In a Black Hat webinar last month, Johansen said the Chromebook platform is open to Web browser attack techniques. It uses a browser-extension trust model, Johansen said, and those extensions act like Web applications, which can be attacked using the same techniques that cybercriminals have been using for years. _SearchSecurity
Meanwhile, the "biggest-ever" series of cyber attacks has been revealed in a McAfee report. Signs point to China (or perhaps Russia) as the origin of the cyber mischief.
Security experts have discovered the biggest series of cyber attacks to date, involving the infiltration of the networks of 72 organizations including the United Nations, governments and companies around the world.
Security company McAfee, which uncovered the intrusions, said it believed there was one “state actor” behind the attacks but declined to name it, though one security expert who has been briefed on the hacking said the evidence points to China.
The long list of victims in the five-year campaign include the governments of the United States, Taiwan, India, South Korea, Vietnam and Canada; the Association of Southeast Asian Nations (ASEAN); the International Olympic Committee (IOC); the World Anti-Doping Agency; and an array of companies, from defense contractors to high-tech enterprises.
In the case of the United Nations, the hackers broke into the computer system of the UN Secretariat in Geneva in 2008, hid there unnoticed for nearly two years, and quietly combed through reams of secret data, according to McAfee.
“Even we were surprised by the enormous diversity of the victim organizations and were taken aback by the audacity of the perpetrators,” McAfee’s vice president of threat research, Dmitri Alperovitch, wrote in a 14-page report released on Wednesday.
“What is happening to all this data … is still largely an open question. However, if even a fraction of it is used to build better competing products or beat a competitor at a key negotiation (due to having stolen the other team’s playbook), the loss represents a massive economic threat.”

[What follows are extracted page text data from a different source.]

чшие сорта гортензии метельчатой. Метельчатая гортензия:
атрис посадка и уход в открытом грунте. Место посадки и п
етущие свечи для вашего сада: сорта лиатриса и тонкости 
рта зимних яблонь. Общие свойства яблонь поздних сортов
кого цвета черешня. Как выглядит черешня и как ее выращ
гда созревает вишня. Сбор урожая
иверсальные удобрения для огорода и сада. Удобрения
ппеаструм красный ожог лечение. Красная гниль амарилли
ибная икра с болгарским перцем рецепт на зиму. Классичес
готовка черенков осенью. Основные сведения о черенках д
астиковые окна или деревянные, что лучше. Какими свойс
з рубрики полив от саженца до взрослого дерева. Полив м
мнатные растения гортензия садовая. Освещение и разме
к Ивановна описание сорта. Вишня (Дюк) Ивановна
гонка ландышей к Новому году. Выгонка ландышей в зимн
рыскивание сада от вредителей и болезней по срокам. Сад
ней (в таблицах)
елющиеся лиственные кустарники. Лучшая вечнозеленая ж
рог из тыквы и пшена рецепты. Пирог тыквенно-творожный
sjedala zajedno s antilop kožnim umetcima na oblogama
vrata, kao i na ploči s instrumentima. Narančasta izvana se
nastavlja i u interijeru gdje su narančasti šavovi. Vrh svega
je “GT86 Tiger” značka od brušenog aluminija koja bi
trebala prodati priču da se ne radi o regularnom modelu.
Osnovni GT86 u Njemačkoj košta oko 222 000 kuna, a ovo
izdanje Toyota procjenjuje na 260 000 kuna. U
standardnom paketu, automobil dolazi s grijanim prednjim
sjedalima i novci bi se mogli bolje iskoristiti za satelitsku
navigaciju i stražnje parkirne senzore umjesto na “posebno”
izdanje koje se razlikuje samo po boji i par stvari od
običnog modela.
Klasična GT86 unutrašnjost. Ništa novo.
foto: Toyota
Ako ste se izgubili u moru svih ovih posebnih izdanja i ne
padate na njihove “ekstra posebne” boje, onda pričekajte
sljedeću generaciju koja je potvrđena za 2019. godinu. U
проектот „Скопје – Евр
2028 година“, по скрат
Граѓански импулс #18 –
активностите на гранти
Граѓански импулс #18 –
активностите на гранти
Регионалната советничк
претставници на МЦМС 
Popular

McAfee learned of the extent of the hacking campaign in March this year, when its researchers discovered logs of the attacks while reviewing the contents of a “command and control” server that they had discovered in 2009 as part of an investigation into security breaches at defense companies.

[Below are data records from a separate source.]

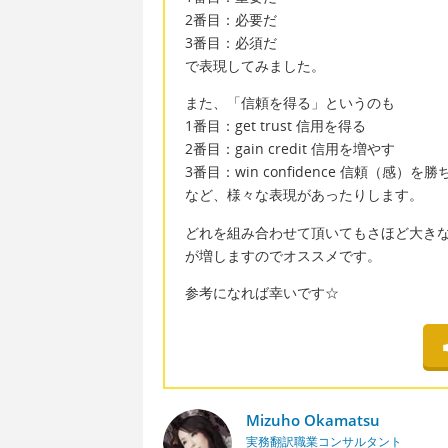
2番目：必要だ
3番目：必須だ
で表現してみました。
また、「信頼を得る」というのも
1番目：get trust 信用を得る
2番目：gain credit 信用を増やす
3番目：win confidence 信頼（感）を
など、様々な表現があったりします。
どれを組み合わせて頂いてもさほど大き
が増しますのでオススメです。
参考になれば幸いです☆
Mizuho Okamatsu
実務翻訳職業コンサルタント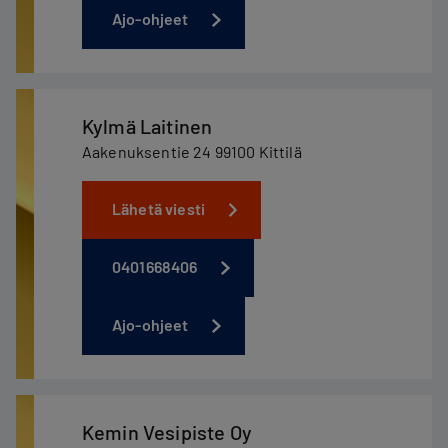
Ajo-ohjeet
Kylmä Laitinen
Aakenuksentie 24 99100 Kittilä
Lähetä viesti
0401668406
Ajo-ohjeet
Kemin Vesipiste Oy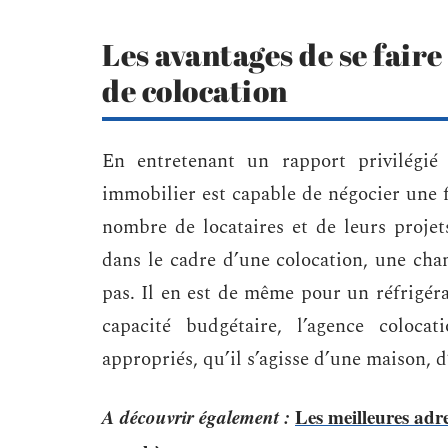
Les avantages de se fai
de colocation
En entretenant un rapport privilégié 
immobilier est capable de négocier une 
nombre de locataires et de leurs projets
dans le cadre d’une colocation, une ch
pas. Il en est de même pour un réfrigéra
capacité budgétaire, l’agence coloca
appropriés, qu’il s’agisse d’une maison, 
A découvrir également :
Les meilleures adr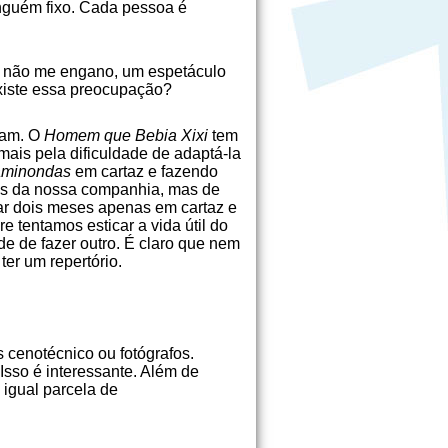
inguém fixo. Cada pessoa é
se não me engano, um espetáculo
xiste essa preocupação?
aram. O
Homem que Bebia Xixi
tem
ais pela dificuldade de adaptá-la
aminondas
em cartaz e fazendo
 os da nossa companhia, mas de
ar dois meses apenas em cartaz e
 tentamos esticar a vida útil do
e de fazer outro. É claro que nem
ter um repertório.
s cenotécnico ou fotógrafos.
Isso é interessante. Além de
 igual parcela de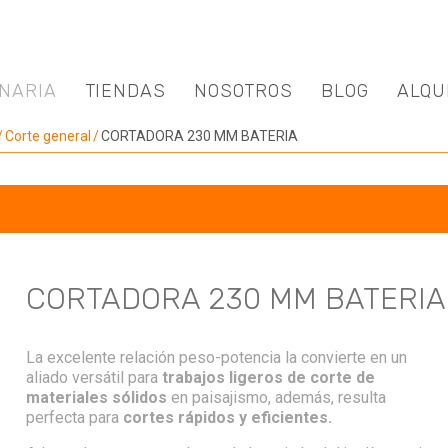
NARIA
TIENDAS
NOSOTROS
BLOG
ALQU
Corte general
CORTADORA 230 MM BATERIA
CORTADORA 230 MM BATERIA
La excelente relación peso-potencia la convierte en un
aliado versátil para
trabajos ligeros de corte de
materiales sólidos
en paisajismo, además, resulta
perfecta para
cortes rápidos y eficientes.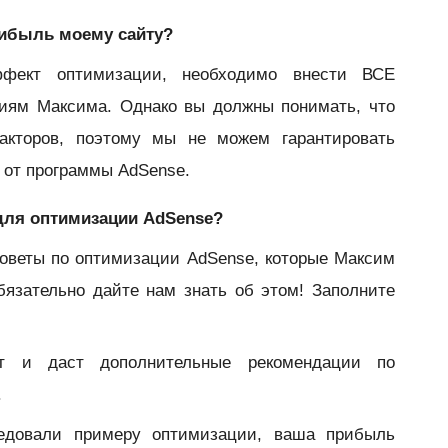
рибыль моему сайту?
фект оптимизации, необходимо внести ВСЕ
циям Максима. Однако вы должны понимать, что
акторов, поэтому мы не можем гарантировать
 от программы AdSense.
 для оптимизации AdSense?
оветы по оптимизации AdSense, которые Максим
бязательно дайте нам знать об этом! Заполните
т и даст дополнительные рекомендации по
.
ледовали примеру оптимизации, ваша прибыль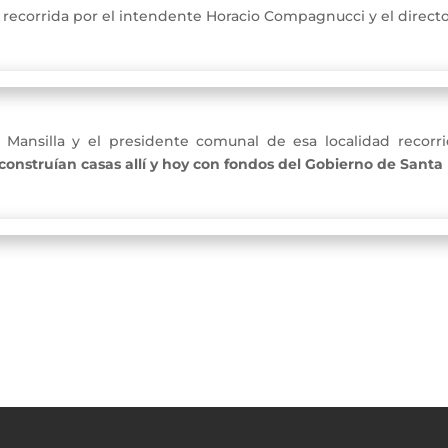
 recorrida por el intendente Horacio Compagnucci y el directo
 Mansilla y el presidente comunal de esa localidad recorri
construían casas allí y hoy con fondos del Gobierno de Santa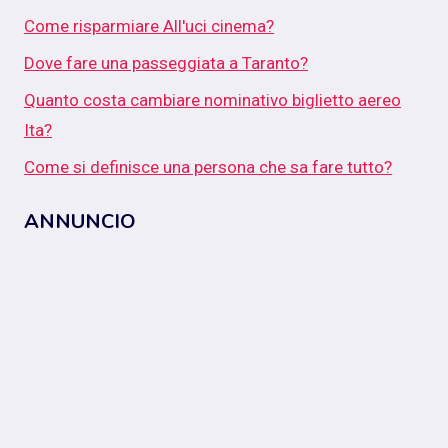
Come risparmiare All'uci cinema?
Dove fare una passeggiata a Taranto?
Quanto costa cambiare nominativo biglietto aereo
Ita?
Come si definisce una persona che sa fare tutto?
ANNUNCIO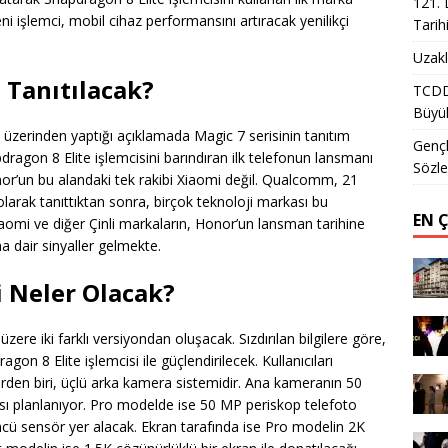
121. 
ni işlemci, mobil cihaz performansını artıracak yenilikçi
Tarih
Uzakl
 Tanıtılacak?
TCDD 
Büyük
zerinden yaptığı açıklamada Magic 7 serisinin tanıtım
Gençl
apdragon 8 Elite işlemcisini barındıran ilk telefonun lansmanı
Sözle
or’un bu alandaki tek rakibi Xiaomi değil. Qualcomm, 21
larak tanıttıktan sonra, birçok teknoloji markası bu
EN 
iaomi ve diğer Çinli markaların, Honor’un lansman tarihine
a dair sinyaller gelmekte.
ri Neler Olacak?
ere iki farklı versiyondan oluşacak. Sızdırılan bilgilere göre,
n 8 Elite işlemcisi ile güçlendirilecek. Kullanıcıları
erden biri, üçlü arka kamera sistemidir. Ana kameranın 50
 planlanıyor. Pro modelde ise 50 MP periskop telefoto
cü sensör yer alacak. Ekran tarafında ise Pro modelin 2K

It dubbed the attacks “Operation Shady RAT” and said the earliest breaches date back to mid-2006, though there might have been other intrusions as yet undetected. (RAT stands for “remote access tool,” a type of software that hackers and security experts use to access computer networks from afar).
Some of the attacks lasted just a month, but the longest — on the Olympic Committee of an unidentified Asian nation — went on and off for 28 months, according to McAfee.
“Companies and government agencies are getting raped and pillaged every day. They are losing economic advantage and national secrets to unscrupulous competitors,” Alperovitch told Reuters.
“This is the biggest transfer of wealth in terms of intellectual property in history,” he said. “The scale at which this is occurring is really, really frightening.” _FinancialPost
Given its shady history, China is the most likey perpetrator, although Russia cannot be ruled out entirely. The cyber and crypto arms races are ongoing and unlikely to end until humans stop using advanced computing, communications, and codes.